= Inland Press Association =

American nonprofit organization

The Inland Press Association is a not-for-profit organization based in Des Plaines, Illinois with more than 1,000 daily and weekly newspaper members in all 50 U.S. states as well as Canada and Bermuda. Inland is owned by its member newspapers and operated by a volunteer board with a small professional staff in Des Plaines. Inland describes its principal mission as providing services to the performance of its member newspapers and to promote the newspaper industry at large.

== Products ==
Inland offers the only newspaper industry conferences designed specifically for family owners, for group executives, and for human resources professionals. Among Inland's live events is an annual New Business Development Conference centered on the theme of developing new newspaper revenue streams.

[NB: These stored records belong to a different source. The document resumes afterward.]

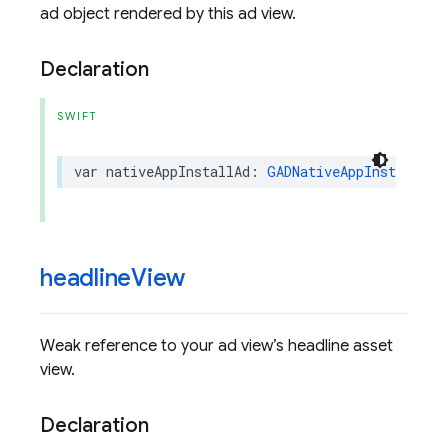
ad object rendered by this ad view.
Declaration
SWIFT
var
nativeAppInstallAd
:
GADNativeAppInstallAd
?
headline
View
Weak reference to your ad view’s headline asset
view.
Declaration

Inland also provides industry research that newspapers use to compare their performances to peers, to identify business opportunities, to monitor employee morale and efficiency and track cost and revenue trends across time.

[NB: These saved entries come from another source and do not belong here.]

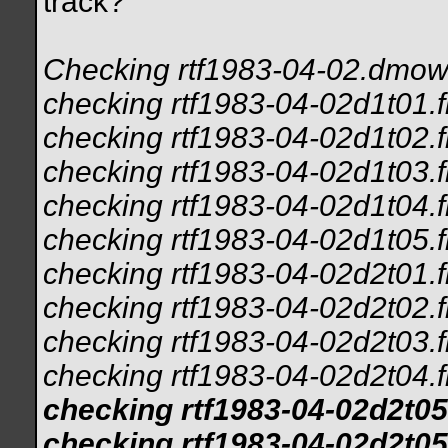
track?
Checking rtf1983-04-02.dmow.
checking rtf1983-04-02d1t01.f
checking rtf1983-04-02d1t02.f
checking rtf1983-04-02d1t03.f
checking rtf1983-04-02d1t04.f
checking rtf1983-04-02d1t05.f
checking rtf1983-04-02d2t01.f
checking rtf1983-04-02d2t02.f
checking rtf1983-04-02d2t03.f
checking rtf1983-04-02d2t04.f
checking rtf1983-04-02d2t05
checking rtf1983-04-02d2t05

In partnership with the consultancy Mather Economics LLC, Inland in 2014 launched Publisher Benchmarks, a newspaper performance benchmarking tool that builds upon its previous National Cost & Revenue Study. Publisher Benchmarks employs a Web-based dashboard providing customizable metrics and comparisons in newspaper-specific areas of operations.

Inland's researchers produce benchmarking studies for other newspaper uses. The confidential Newspaper Industry Compensation Survey benchmarks of pay and benefits across newspaper-specific employment categories. The Employee Engagement Study monitors workplace morale, with the intention of identifying possible festering issues beyond the obvious ones such as wages and benefits. The monthly Ad Revenue Opportunity Report provides benchmarks of ROP (run-of-the-paper), classified and preprint advertising linage.

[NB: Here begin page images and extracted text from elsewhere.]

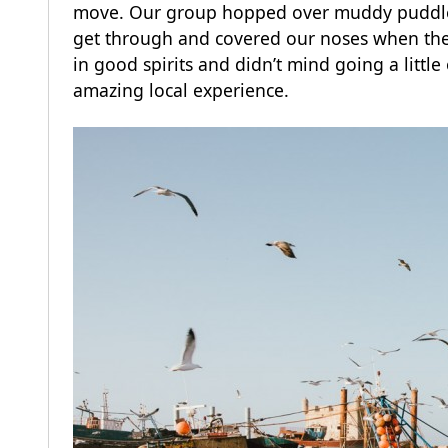
move. Our group hopped over muddy puddles 
get through and covered our noses when the
in good spirits and didn’t mind going a little
amazing local experience.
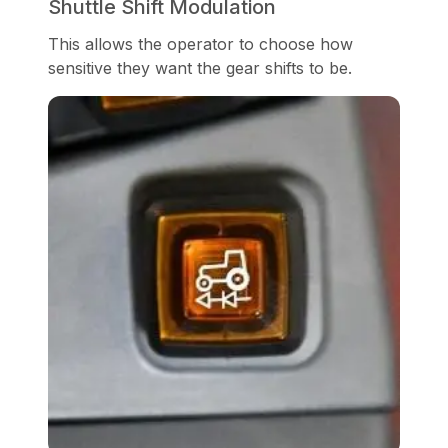
Shuttle Shift Modulation
This allows the operator to choose how
sensitive they want the gear shifts to be.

Many of Inland's training and continuing industry education programs are operated through the affiliated Inland Press Foundation, a not-for-profit organization with a separate volunteer board of directors.

The daily and weekly newspapers in the association reach nearly 20 million U.S. homes. While member newspapers include large metro dailies such as Omaha World-Herald, Seattle Times, Atlanta Journal & Constitution, the bulk of its members are drawn from the ranks of medium-sized circulation newspapers. Many members are newspapers owned by families with roots in the business going back four or more generations. Inland serves these members with its Family Owners and Next Generation Leadership conferences, held twice a year in the fall in association with its Annual Meeting and in mid-winter with the Key Executives Mega-Conference, which Inland co-sponsors with the Southern Newspaper Publishers Association and the Local Media Association.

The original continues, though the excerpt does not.